By RebelQT08 • Score: 3 • April 13, 2025 5:21 PM
Since getting married (10 years), I’ve (38F) felt like an outsider in my husband’s (38M) family. I’ve planned holidays, shown up when we could, and responded in the group chat — only because my husband won’t unless I nudge him. His sisters exclude us from casual plans, but when they want a “family gathering,” we’re expected to rearrange everything.
The final straw was a holiday celebration we had to miss due to event tickets my MIL had paid for — and even she forgot about the event. We acknowledged the mix-up, apologized, and offered several alternatives. But they didn’t want to wake up early or push the date too far out because it wasn’t fair to the kids — and just kept repeating the same original date, but suggesting we do this and that to make it work that night. We politely said, “That doesn’t work for us,” several times. They never offered another day or showed any flexibility.
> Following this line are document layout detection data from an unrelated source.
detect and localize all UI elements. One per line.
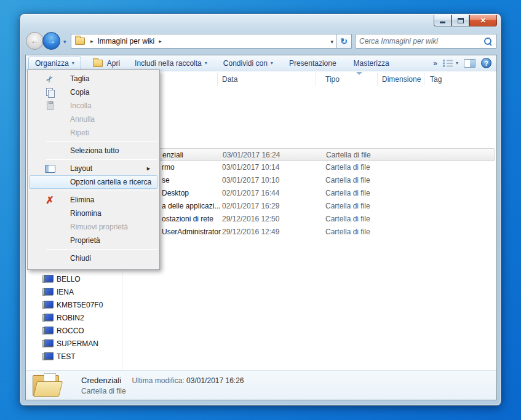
- details-line1: Credenziali Ultima modifica: 03/01/2017 …: [81, 376, 244, 385]
- history-dropdown-icon[interactable]: [63, 39, 66, 45]
- search-input[interactable]: [359, 37, 483, 46]
- menu-item-taglia[interactable]: Taglia: [29, 72, 158, 85]
- menu-item-proprieta[interactable]: Proprietà: [29, 234, 158, 247]
- menu-separator: [46, 249, 157, 250]
- sidebar-item-bello[interactable]: BELLO: [26, 272, 122, 285]
- chevron-down-icon: [271, 60, 273, 66]
- column-divider[interactable]: [424, 73, 424, 86]
- help-button[interactable]: ?: [481, 58, 491, 68]
- address-bar[interactable]: Immagini per wiki: [71, 34, 336, 49]
- file-type: Cartella di file: [325, 163, 370, 172]
- menu-item-label: Rimuovi proprietà: [70, 223, 157, 231]
- file-date: 02/01/2017 16:29: [222, 202, 279, 210]
- file-row[interactable]: Desktop 02/01/2017 16:44 Cartella di fil…: [122, 187, 495, 200]
- include-in-library-button[interactable]: Includi nella raccolta: [129, 57, 213, 69]
- menu-item-rinomina[interactable]: Rinomina: [29, 207, 158, 220]
- details-item-type: Cartella di file: [81, 387, 126, 395]
- menu-item-rimuovi-proprieta: Rimuovi proprietà: [29, 220, 158, 234]
- open-button[interactable]: Apri: [86, 57, 125, 69]
- sidebar-item-test[interactable]: TEST: [26, 350, 122, 363]
- maximize-button[interactable]: [451, 15, 469, 26]
- cut-icon: [46, 74, 54, 84]
- file-row[interactable]: a delle applicazi... 02/01/2017 16:29 Ca…: [122, 200, 495, 213]
- paste-icon: [47, 101, 54, 110]
- menu-item-seleziona-tutto[interactable]: Seleziona tutto: [29, 144, 158, 157]
- file-type: Cartella di file: [325, 215, 370, 223]
- menu-item-opzioni-cartella[interactable]: Opzioni cartella e ricerca: [29, 175, 158, 189]
- column-divider[interactable]: [377, 73, 378, 86]
- close-button[interactable]: [469, 15, 497, 26]
- sidebar-item-robin2[interactable]: ROBIN2: [26, 311, 122, 324]
- burn-button[interactable]: Masterizza: [348, 57, 395, 69]
- file-row-credenziali[interactable]: enziali 03/01/2017 16:24 Cartella di fil…: [122, 148, 495, 161]
- menu-item-label: Chiudi: [70, 254, 157, 263]
- file-row[interactable]: rmo 03/01/2017 10:14 Cartella di file: [122, 161, 495, 174]
- menu-item-elimina[interactable]: Elimina: [29, 193, 158, 207]
- column-divider[interactable]: [217, 73, 218, 86]
- column-dimensione[interactable]: Dimensione: [382, 75, 421, 84]
- file-name: a delle applicazi...: [162, 202, 220, 210]
- sidebar-item-rocco[interactable]: ROCCO: [26, 324, 122, 337]
- share-label: Condividi con: [223, 59, 268, 68]
- sidebar-item-superman[interactable]: SUPERMAN: [26, 337, 122, 350]
- breadcrumb-arrow-icon[interactable]: [90, 38, 93, 44]
- file-name: se: [162, 176, 170, 184]
- menu-item-label: Annulla: [70, 115, 157, 124]
- close-icon: [480, 15, 486, 26]
- menu-separator: [46, 191, 157, 191]
- menu-item-incolla: Incolla: [29, 99, 158, 113]
- sidebar-item-iena[interactable]: IENA: [26, 285, 122, 298]
- computer-label: TEST: [57, 352, 76, 361]
- computer-icon: [42, 288, 54, 296]
- file-row[interactable]: se 03/01/2017 10:10 Cartella di file: [122, 174, 495, 187]
- minimize-button[interactable]: [434, 15, 451, 26]
- preview-pane-button[interactable]: [464, 59, 475, 68]
- file-date: 03/01/2017 10:14: [222, 163, 279, 172]
- column-headers: Data Tipo Dimensione Tag: [122, 71, 496, 87]
- column-tipo[interactable]: Tipo: [325, 75, 340, 84]
- file-row[interactable]: ostazioni di rete 29/12/2016 12:50 Carte…: [122, 213, 495, 226]
- computer-icon: [42, 314, 54, 322]
- views-button[interactable]: [443, 59, 458, 67]
- file-type: Cartella di file: [325, 189, 370, 197]
- slideshow-button[interactable]: Presentazione: [284, 57, 342, 69]
- menu-item-copia[interactable]: Copia: [29, 85, 158, 99]
- file-date: 29/12/2016 12:50: [222, 215, 279, 223]
- menu-item-label: Proprietà: [70, 236, 157, 245]
- menu-item-chiudi[interactable]: Chiudi: [29, 252, 158, 265]
- address-dropdown-icon[interactable]: [330, 39, 333, 45]
- back-button[interactable]: [26, 32, 44, 50]
- file-date: 03/01/2017 16:24: [223, 151, 280, 159]
- computer-label: SUPERMAN: [57, 339, 98, 348]
- column-data[interactable]: Data: [222, 75, 237, 84]
- file-name: enziali: [162, 151, 183, 159]
- organize-button[interactable]: Organizza: [28, 57, 81, 70]
- column-tag[interactable]: Tag: [430, 75, 442, 84]
- file-name: rmo: [162, 163, 175, 172]
- search-box[interactable]: [355, 34, 497, 49]
- file-date: 03/01/2017 10:10: [222, 176, 279, 184]
- menu-separator: [46, 141, 157, 142]
- file-row[interactable]: UserAdministrator 29/12/2016 12:49 Carte…: [122, 226, 495, 239]
- computer-label: ROBIN2: [57, 314, 84, 322]
- minimize-icon: [440, 22, 445, 23]
- menu-separator: [46, 159, 157, 160]
- forward-button[interactable]: [42, 32, 60, 50]
- search-icon[interactable]: [483, 37, 493, 46]
- column-divider[interactable]: [316, 73, 316, 86]
- refresh-button[interactable]: [336, 34, 352, 49]
- menu-item-layout[interactable]: Layout: [29, 162, 158, 175]
- menu-item-label: Seleziona tutto: [70, 146, 157, 155]
- breadcrumb-folder[interactable]: Immagini per wiki: [98, 37, 155, 46]
- menu-item-label: Ripeti: [70, 129, 157, 137]
- maximize-icon: [458, 18, 464, 23]
- computer-label: KMBT5E07F0: [57, 301, 103, 309]
- folder-icon: [75, 38, 85, 45]
- layout-icon: [45, 165, 55, 173]
- breadcrumb-arrow-icon[interactable]: [159, 38, 162, 44]
- share-with-button[interactable]: Condividi con: [218, 57, 279, 69]
- file-date: 02/01/2017 16:44: [222, 189, 279, 197]
- toolbar-overflow-button[interactable]: »: [433, 59, 437, 68]
- sidebar-item-kmbt5e07f0[interactable]: KMBT5E07F0: [26, 298, 122, 311]
- include-label: Includi nella raccolta: [135, 59, 202, 68]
However, my MIL planned a day with just our family and made it work with our crazy schedule, which we appreciated.
I stopped engaging completely. However, I still respond and I’m still polite when directly asked anything, but for the most part, my husband responds now (occasionally… there are times I still have to remind him to respond). And when he says no, they don’t push. While it’s funny, it’s also eye-opening, frustrating, and honestly makes me want to set even more boundaries.
Anyways… while I don’t engage in the daily group chat drama, stopped being the one arranging schedules, I also don’t attend events without my husband. He’s welcome to go without me — he just doesn’t. When I ask why he won’t say anything to them about their behavior, he says he doesn’t need to — his actions say it all. He only goes if our family goes. And if we can’t all go, we don’t.
However, I’m very in-tune with my feelings… and I’m starting to feel guilt. Not because I believe my past behavior deserved this… but because, I know they’ve experienced loss. I know there’s trauma. But after years of gaslighting, guilt-tripping, and exclusion — I’m protecting my peace. AITAH?